Planet Pirates is a science fiction trilogy written by Anne McCaffrey and two co-authors separately, Elizabeth Moon and Jody Lynn Nye. The three novels were published as paperback originals by Baen Books in 1990 and 1991, although the Doubleday Science Fiction Book Club (SFBC) issued hardcover editions of each within several months. Baen published an 890-page omnibus trade paperback edition in 1993 entitled The Planet Pirates.

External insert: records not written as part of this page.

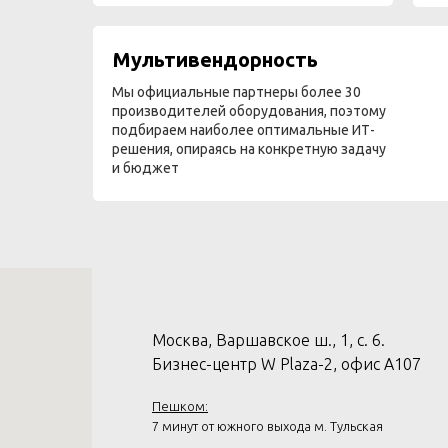
Мультивендорность
Мы официальные партнеры более 30
производителей оборудования, поэтому
подбираем наиболее оптимальные ИТ-
решения, опираясь на конкретную задачу
и бюджет
Москва, Варшавское ш., 1, с. 6.
Бизнес-центр W Plaza-2, офис А107
Пешком:
7 минут от южного выхода м. Тульская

The trilogy is set in a fictional universe, and partly on its fictional planet Ireta, that McCaffrey created in the 1978 novel Dinosaur Planet, published by Orbit Books and Del Rey Books. A sequel Dinosaur Planet Survivors followed in 1984 and Doubleday SFBC issued a 376-page omnibus edition of the two as The Ireta Adventure in 1985. The Internet Speculative Fiction Database (ISFDB) catalogs all five novels as constituting the Ireta series.

Series

 Sassinak (Baen Books, March 1990), by Anne McCaffrey and Elizabeth Moon
 The Death of Sleep (Baen, June 1990), McCaffrey and Jody Lynn Nye
 Generation Warriors (Baen, February 1991), McCaffrey and Moon

Omnibus edition: The Planet Pirates (Baen, October 1993), ; first hardcover edition December 2000,

Plot overviews
Sassinak – Sassinak was twelve when the raiders came. That made her just the right age: old enough to be used, young enough to be broken. But Sassinak turned out to be a little different from your typical slave girl. And finally, she escaped. But that was only the beginning for Sassinak. Now she's a fleet captain with a pirate-chasing ship of her own, and only one regret in life: too few pirates.
The Death of Sleep – Lunzie Mespil is a Therapist who specializes in treating patients who have suffered from extended periods of cold sleep. When the ship transporting her to her duty station is struck by an asteroid, Lunzie finds herself in an escape pod.  But she isn't too worried; she will spend a month or two in cryogenic stasis awaiting inevitable rescue, and then proceed with her life. Only it might not be a month or two... Waking up in a future she doesn't know, Lunzie must make a new life for herself, but disaster seems to follow her like a shadow.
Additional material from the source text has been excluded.